Thursday AM: Macy's parade.
Thursday PM: Meet Slate and off to Manhattan's largest cemetery, just around the corner-- so so so pretty, old, and a little creepy. WISH I had brought camera. Step on dead squirrel. Maybe the most disgusting thing that has ever happened to me. Eat delicious food. Go see Dan in Real Life. Walk walk walk Slate to Grand Central Station far away which is Beautiful. First time there. Conversation. Home, and back in the car to drive to Pittsford at 11ish.
Friday AM: VERY bad drive home through snow storms. Am EXhausted. Remember when I promised myself when Katie died that I would NEVER drive at night in winter, especially when tired? Realize I am doing just that. Am scared. Make it home by 4 and fall into bed as soon as possible. Wake up at 9:30 to go to work work work.
Friday PM: Return home. Watch one show online and get into bed.

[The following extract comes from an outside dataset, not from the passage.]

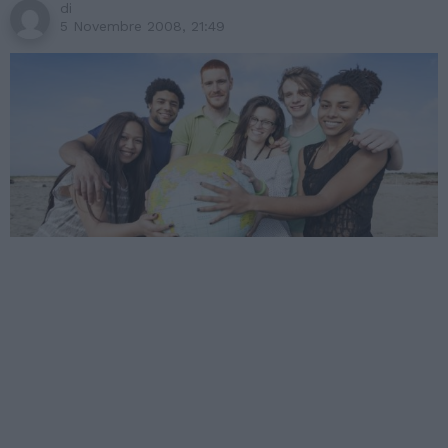
di
5 Novembre 2008, 21:49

Saturday AM: Wake up way too early to go to work opening shift.
Saturday PM: Return home, nap for 2 hours, return to work for closing shift. Return home, watch one half-hour show online, get into bed.
Sunday AM: Get up way too early to work opening shift. Assisted in technique class and feel like am on a cooking show. I even made the maple syrup whipped cream, half the waffles, and prepared whipped egg whites all by self. Feel trusted and rose to unexpected occasion. No longer menial robot, contributed.
Sunday PM: Return home, nap for 15 minutes, return to work for closing shift. Return home, watch some tv, blog, and BED.
I am wiped OUT. But I actually am quite enjoying my jobs though my feet are killing me. And I have no life besides working and sleeping and occasional tv.
2 comments:
GOOD TO HEAR FROM YOU!
Do you live near NYC? Because I'm in Princeton, NJ, so if we're not too far apart I think we should be friends. Is this weird? This is weird. I went to BYU. I met you once, I think. I'm friends with Elizabeth and Sara. They can vouch for me (but after this, will they...?).